A fare il punto sulle migliori soluzioni di ripristino è uno studio dell’Università di Padova, pubblicato sulla rivista scientifica Global Change Biology. La ricerca ha analizzato gli effetti di diversi interventi di restauro ecologico sulle caratteristiche fisiche, biologiche e funzionali delle paludi salmastre.
«Abbiamo realizzato la prima meta-analisi globale che confronta cinque diverse tipologie di intervento attivo per il ripristino delle paludi salmastre», spiega Serena De Lauretis, ricercatrice del Dipartimento di Biologia dell’Università di Padova e prima autrice dello studio. «I risultati mostrano che gli interventi basati su una singola azione gestionale tendono, nella maggior parte dei casi, a riportare questi ecosistemi verso condizioni simili a quelle naturali. Al contrario, i progetti che combinano contemporaneamente più interventi mostrano spesso una minore efficacia e una maggiore incertezza nei risultati».
Tra gli interventi singoli presi in esame figurano la piantumazione di nuova vegetazione tipica delle barene, il ripascimento dei sedimenti, il ripristino del flusso di marea nelle aree bonificate e la fertilizzazione per favorire la crescita delle piante. Gli interventi definiti “complessi” prevedono invece la combinazione simultanea di due o più di queste azioni all’interno dello stesso progetto di recupero ambientale.

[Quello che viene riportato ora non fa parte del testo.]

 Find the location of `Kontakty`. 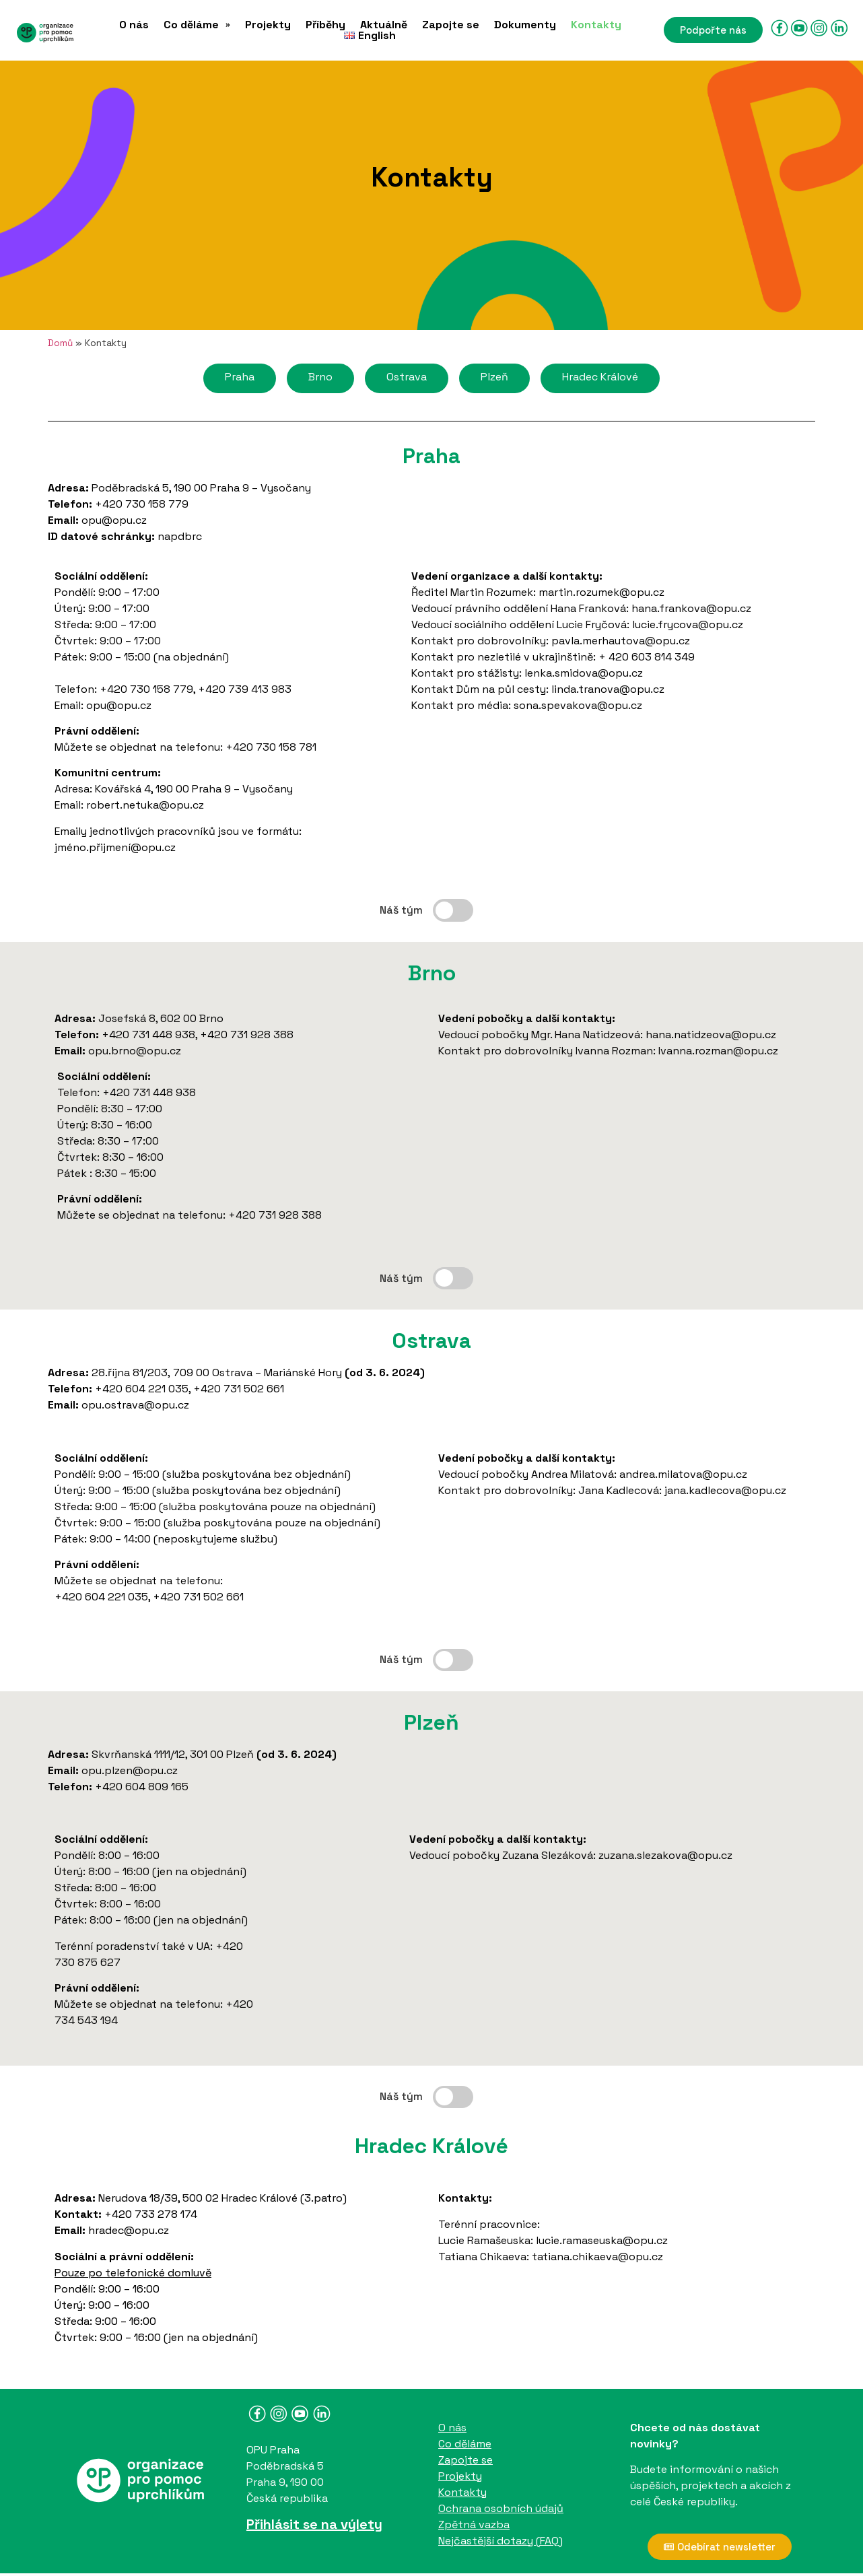

Kontakty is located at coordinates (596, 25).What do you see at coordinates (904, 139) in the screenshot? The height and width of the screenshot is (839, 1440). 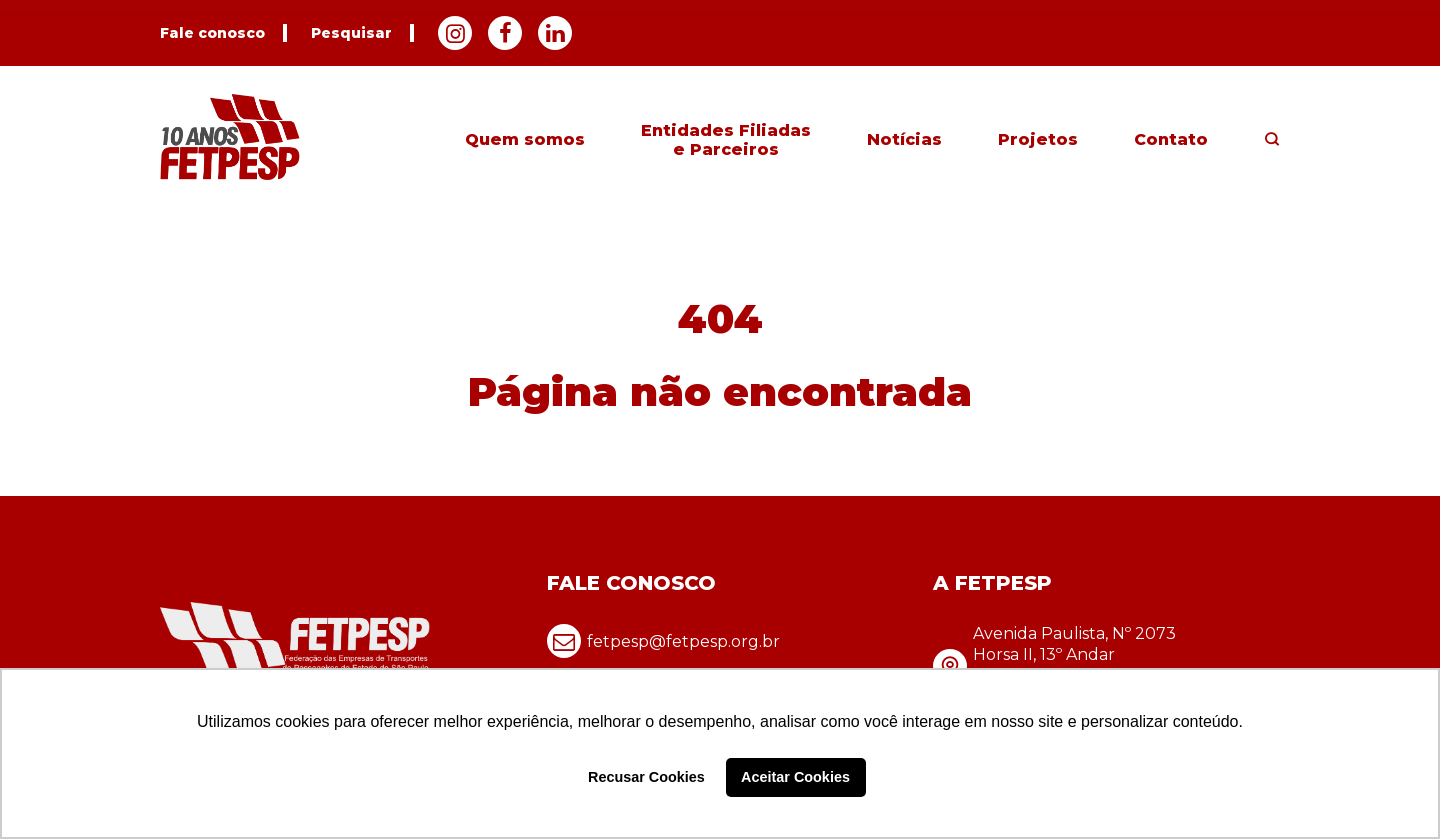 I see `Notícias` at bounding box center [904, 139].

Lo studio evidenzia come il successo delle operazioni di ripristino dipenda fortemente dalle caratteristiche del territorio e dalle condizioni locali. Per questo motivo, i ricercatori sottolineano l’importanza di adottare strategie mirate e basate su evidenze scientifiche, evitando approcci eccessivamente complessi quando non esistono prove chiare della loro efficacia.
I risultati della ricerca offrono indicazioni utili per la gestione e la conservazione delle lagune salmastre, ecosistemi sempre più importanti anche nella lotta ai cambiamenti climatici grazie alla loro capacità di assorbire e immagazzinare anidride carbonica e di proteggere le aree costiere dagli eventi meteorologici estremi.